RCW 26.09.187(3)(a)(iii) requires the court to consider each parent's potential for future performance of parenting functions. The trial court placed the children with Mr. Kovacs because the evidence established he could offer a more stable and structured environment for the children than could Mrs. Kovacs. Considering the purposes of the Parenting Act of 1987 in general, the residential placement provision in particular, and Dr. Jorgensen's carefully weighed recommendation, I do not believe it can reasonably be said the court's discretion was exercised on untenable grounds or for untenable reasons. RCW 26.09.002, .004(3), .184(1), .187(3); Coggle v. Snow, 56 Wn. App. 499, 507, 784 P.2d 554 (1990). No abuse of discretion has been shown. I would affirm.

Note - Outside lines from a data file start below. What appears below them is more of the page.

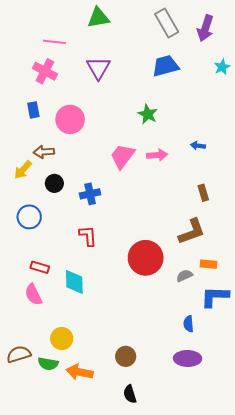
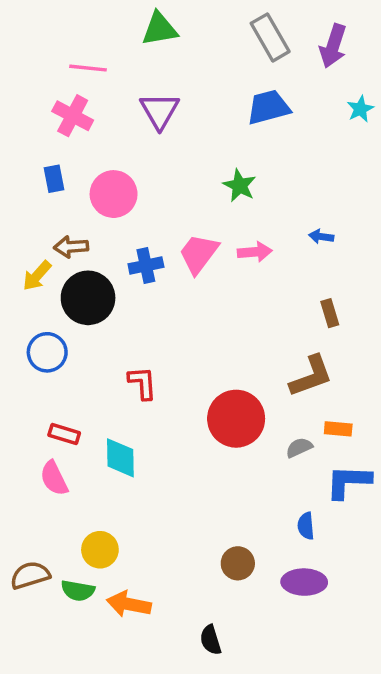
black circle: (54, 183) -> (88, 298), size x1.8
blue cross: (90, 194) -> (146, 266), moved
brown circle: (126, 356) -> (238, 563), moved

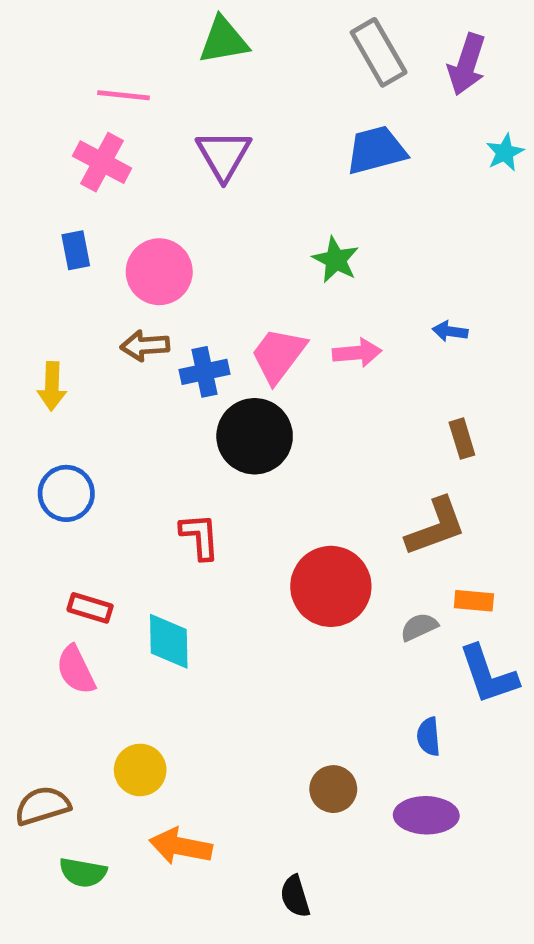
brown arrow: (71, 247) -> (145, 346), moved
yellow arrow: (37, 276) -> (52, 386), turned -40
black circle: (88, 298) -> (255, 436), moved
blue L-shape: (348, 482) -> (488, 675), turned -111
green semicircle: (78, 591) -> (83, 872), moved

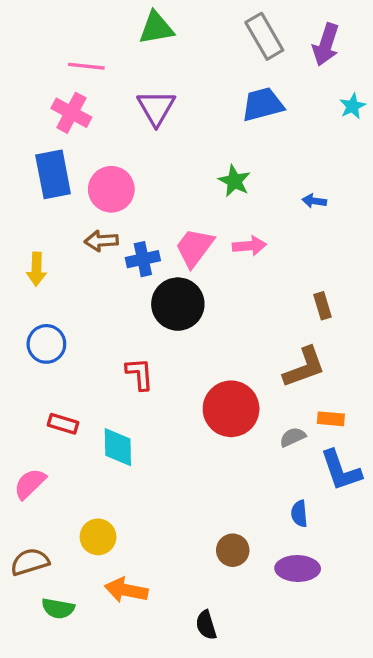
blue rectangle: (76, 250) -> (53, 174), size x1.8
blue arrow: (450, 331) -> (314, 201), moved
pink semicircle: (76, 670) -> (30, 484), moved, turned 72

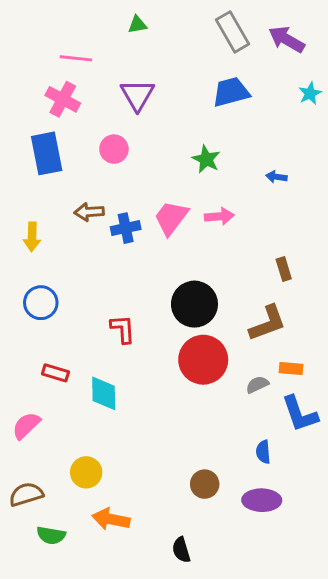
green triangle: (156, 28) -> (137, 25), size x0.6
purple arrow: (326, 45) -> (287, 39), turned 102
pink circle: (111, 189) -> (114, 149), moved, size x0.7
black circle: (178, 304) -> (194, 304), moved

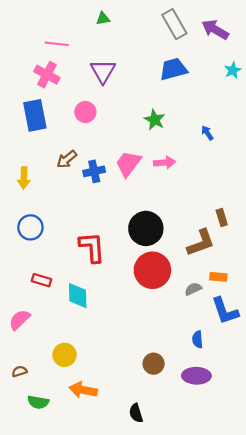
blue arrow: (276, 177) -> (207, 133), turned 48
brown arrow: (89, 212) -> (67, 159), turned -35
brown rectangle: (284, 269) -> (222, 217), moved
red L-shape: (123, 329) -> (92, 247), size x1.4
brown semicircle: (26, 494) -> (19, 371), size x0.6

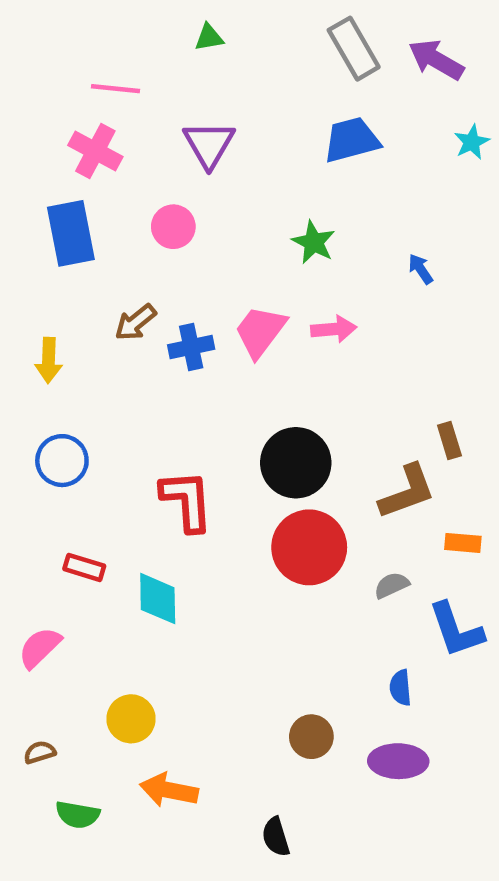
orange rectangle: (218, 277) -> (463, 543), moved

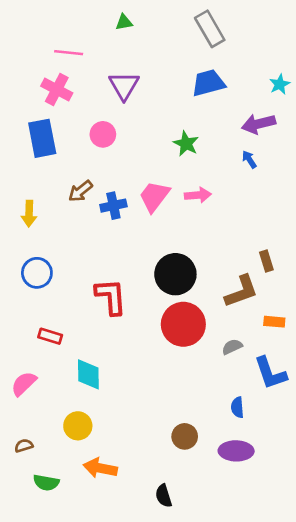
purple arrow: (436, 60) -> (259, 124), moved, turned -44
cyan diamond: (158, 599) -> (88, 374), moved

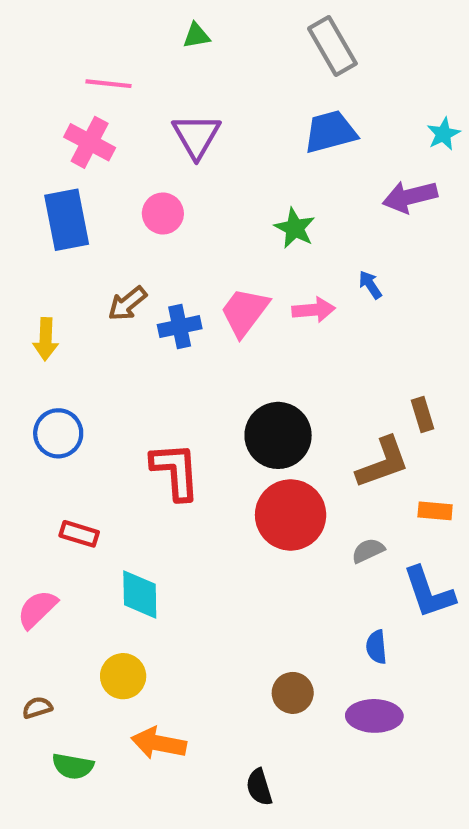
blue arrow: (249, 159) -> (370, 285), moved

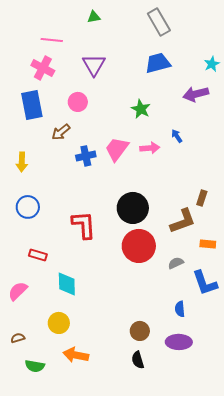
brown arrow: (127, 304) -> (61, 132), moved
brown rectangle: (422, 414) -> (202, 198), turned 35
black semicircle: (259, 787) -> (138, 360), moved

Review granted at 121 Wn.2d 1008 (1993).
RCW 26.09.002 provides:
"Parents have the responsibility to make decisions and perform other parental functions necessary for the care and growth of their minor children. In any proceeding between parents under this chapter, the best interests of the child shall be the standard by which the court determines and allocates the parties' parental responsibilities. The state recognizes the fundamental importance of the parent-child relationship to the welfare of the child, and that the relationship between the child and each parent should be fostered unless inconsistent with the child's best interests. The best interests of the child are served by a parenting arrangement that best maintains a child's emotional growth, health and stability, and physical care. Further, the best interest of the child is ordinarily served when the existing pattern of interaction between a parent and child is altered only to the extent necessitated by the changed relationship of the parents or as required to protect the child from physical, mental, or emotional harm."
Ms. Gort also testified "[m]y concern is I’ve seen children taken away from mothers before, but I've never seen it done successfully", indicating a preconceived notion.